Os dirigentes dos principais fundos de pensão vão pessoalmente à Brasília, recorrer ao presidente da CPMI dos Correios, Delcídio Amaral, e aos presidentes do Senado e da Câmara. Eles pretendem solicitar à CPMI os critérios detalhados usados para chegar ao relatório parcial apresentado pelo subrelator dos fundos de pensão Antônio Carlos Magalhães Neto. Os fundos querem explicações sobre os métodos usados para chegar ao valor das perdas divulgadas e questionam o vazamento de informações obtidas a partir de quebra de sigilo. Além disso, os fundos estudam junto aos seus advogados se há medidas jurídicas cabíveis a serem tomadas em função dos danos causados à imagem de cada um.
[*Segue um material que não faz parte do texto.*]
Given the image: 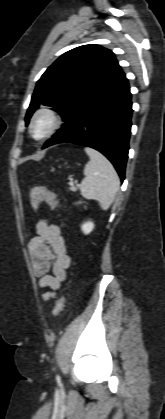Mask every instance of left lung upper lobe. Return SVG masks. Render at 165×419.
<instances>
[{
    "mask_svg": "<svg viewBox=\"0 0 165 419\" xmlns=\"http://www.w3.org/2000/svg\"><path fill=\"white\" fill-rule=\"evenodd\" d=\"M122 72L113 52L99 45H84L64 53L38 80L26 124L39 104L55 107L67 121Z\"/></svg>",
    "mask_w": 165,
    "mask_h": 419,
    "instance_id": "obj_1",
    "label": "left lung upper lobe"
}]
</instances>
Reunidos, ontem, na sede da Valia (fundo de pensão da Vale do Rio Doce), no Rio, dirigentes dos maiores fundos do segmento e representantes da Abrapp, Sindapp e ICSS (as três entidades representativas do setor) decidiram contratar uma consultoria técnica para avaliar os números do relatório e vão estabelecer contato com as lideranças de entidades do sistema financeiro, como a Febraban e a BM&F. "As acusações da CPI têm que ser muito bem explicadas. É a credibilidade de todo um sistema que está em jogo", disse o dirigente de um fundo. Ontem, durante uma cerimônia de premiação promovida pelo Instituto Cultural de Seguridade Social (ICSS), que reuniu vários executivos do setor, o principal assunto das conversas paralelas era o relatório. Os diretores de investimento das gestões atual e anterior dos fundos com sigilo quebrado foram convocados pela CPI, mas ainda não há datas marcadas, segundo informou um deles. Durante entrevista coletiva na sede da Petros, o presidente do fundo, Wagner Pinheiro, disse que a imagem dos setor está sendo jogada na lama, sem direito à defesa. "Não somos contra a fiscalização, nos colocamos à disposição para dar informações, o que não pode é se valer de dados obtidos a partir de sigilos quebrados e depois divulgar informações dessa forma, reportando perdas sem informar de que forma elas teriam ocorrido e sem ouvir as partes envolvidas, isso é muito grave", disse ele. Segundo Pinheiro, aparentemente o relatório aponta dados de apenas uma perna de operações que tem duas pontas. Pinheiro apresentou ainda dados comparativos das carteiras geridas pela Petros em comparação com fundos de investimento comuns, para mostrar que o fundo supera os parâmetros e fica entre os mais rentáveis desde 2003.